At one point, a former sexual partner who said he was underage at the time he had a recorded encounter with Cinel sued him in Orleans Parish Civil District Court.

And in 1991, WDSU-TV reporter Richard Angelico aired stories on the dispute featuring audio clips from the sex tapes as well as video depositions showing Cinel calmly recounting the acts.

Cinel then added to the scandal by going on rival WWL-TV to talk about how his privacy had been invaded and to apologize to parishioners about a compulsion he promised was behind him.

"He was very bold and brash about what he'd done, thought it was no big deal, and that people didn't understand it," Nolan recalled. "He was not chastened.

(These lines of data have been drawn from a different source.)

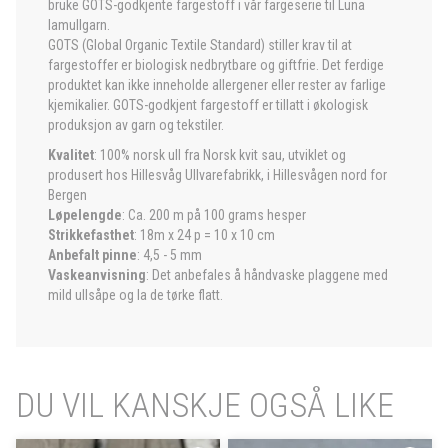
bruke GOTS-godkjente fargestoff i vår fargeserie til Luna
lamullgarn.
GOTS (Global Organic Textile Standard) stiller krav til at
fargestoffer er biologisk nedbrytbare og giftfrie. Det ferdige
produktet kan ikke inneholde allergener eller rester av farlige
kjemikalier. GOTS-godkjent fargestoff er tillatt i økologisk
produksjon av garn og tekstiler.
Kvalitet
: 100% norsk ull fra Norsk kvit sau, utviklet og
produsert hos Hillesvåg Ullvarefabrikk, i Hillesvågen nord for
Bergen
Løpelengde
: Ca. 200 m på 100 grams hesper
Strikkefasthet
: 18m x 24 p = 10 x 10 cm
Anbefalt pinne
: 4,5 - 5 mm
Vaskeanvisning
: Det anbefales å håndvaske plaggene med
mild ullsåpe og la de tørke flatt.
DU VIL KANSKJE OGSÅ LIKE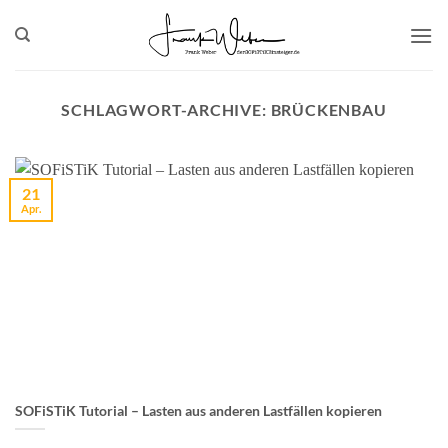
Zum
Inhalt
springen
SCHLAGWORT-ARCHIVE:
BRÜCKENBAU
21
Apr.
SOFiSTiK Tutorial – Lasten aus anderen Lastfällen kopieren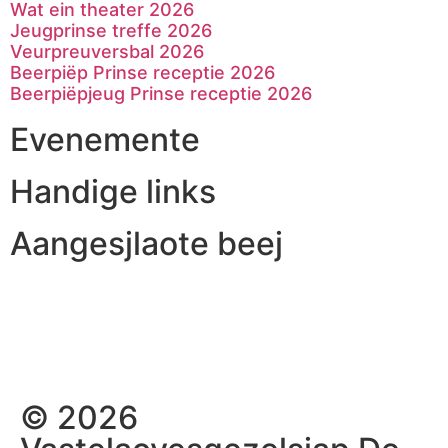
Wat ein theater 2026
Jeugprinse treffe 2026
Veurpreuversbal 2026
Beerpiëp Prinse receptie 2026
Beerpiëpjeug Prinse receptie 2026
Evenemente
Handige links
Aangesjlaote beej
© 2026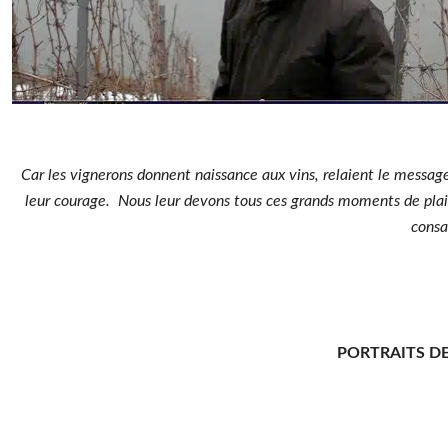
Car les vignerons donnent naissance aux vins, relaient le message d
leur courage. Nous leur devons tous ces grands moments de plaisi
consa
PORTRAITS D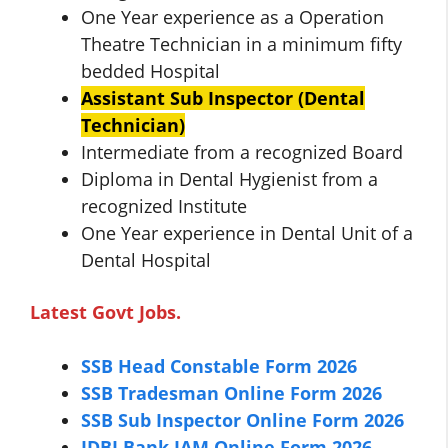
One Year experience as a Operation
Theatre Technician in a minimum fifty
bedded Hospital
Assistant Sub Inspector (Dental
Technician)
Intermediate from a recognized Board
Diploma in Dental Hygienist from a
recognized Institute
One Year experience in Dental Unit of a
Dental Hospital
Latest Govt Jobs.
SSB Head Constable Form 2026
SSB Tradesman Online Form 2026
SSB Sub Inspector Online Form 2026
IDBI Bank JAM Online Form 2026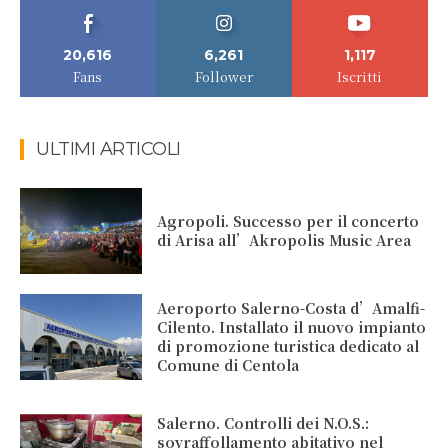
20,616
6,261
1,117
Fans
Follower
Iscritti
ULTIMI ARTICOLI
Agropoli. Successo per il concerto
di Arisa all’Akropolis Music Area
Aeroporto Salerno-Costa d’Amalfi-
Cilento. Installato il nuovo impianto
di promozione turistica dedicato al
Comune di Centola
Salerno. Controlli dei N.O.S.:
sovraffollamento abitativo nel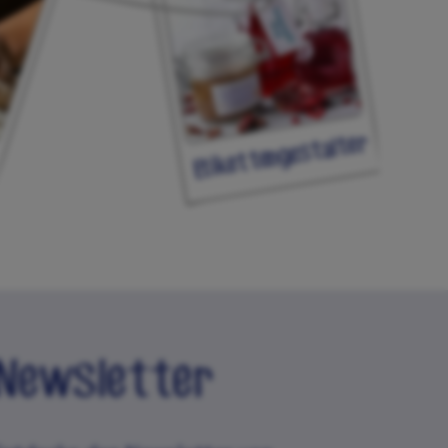
Etikettengestalter
Newsletter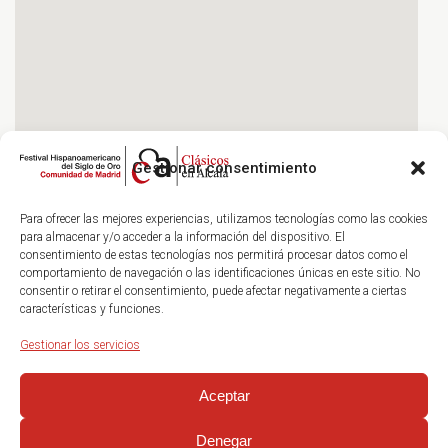
Gestionar consentimiento
Para ofrecer las mejores experiencias, utilizamos tecnologías como las cookies
para almacenar y/o acceder a la información del dispositivo. El
consentimiento de estas tecnologías nos permitirá procesar datos como el
comportamiento de navegación o las identificaciones únicas en este sitio. No
consentir o retirar el consentimiento, puede afectar negativamente a ciertas
características y funciones.
Gestionar los servicios
Aceptar
Denegar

He was in some sense defiant and dismissive."

Journalist Jason Berry, who later wrote about Cinel in the book, "Lead Us Not Into Temptation: Catholic Priests and the Sexual Abuse of Children," said the existence of the recordings ensured that the case reverberated beyond New Orleans.

"Television coverage was just staggering," Berry said. "I'd never seen anything like it."

Cinel by then had left the priesthood and Tulane, had married a woman with whom he had two children, and was teaching at City University of New York in Staten Island, which suspended him with pay.

Connick's office then reversed course on its original decision not to prosecute Cinel, charging him with possession of child pornography.

A jury in 1995 acquitted Cinel, who was represented by high-profile defense attorney Arthur "Buddy" Lemann, when it was established that he had acquired the pornography before a 1986 law prohibited it. 

Cinel and his wife divorced in 2015, several years after separating, according to Civil District Court records, which list his address as being in Medellin.

It wasn't until 2010 that the Vatican formally revoked his priesthood, officials said. Cinel and the Archdiocese of New Orleans both supported that action. 

Reached for comment Monday, Lemann pointed out that his former client, at the beginning of the controversy, said he'd been sexually abused by a priest when Cinel himself was a teenager. 

He said Cinel apparently never received any reparation for the abuse done to him despite asking the Vatican for justice in more recent years.

Lemann said he believed Cinel had lately been working on a book.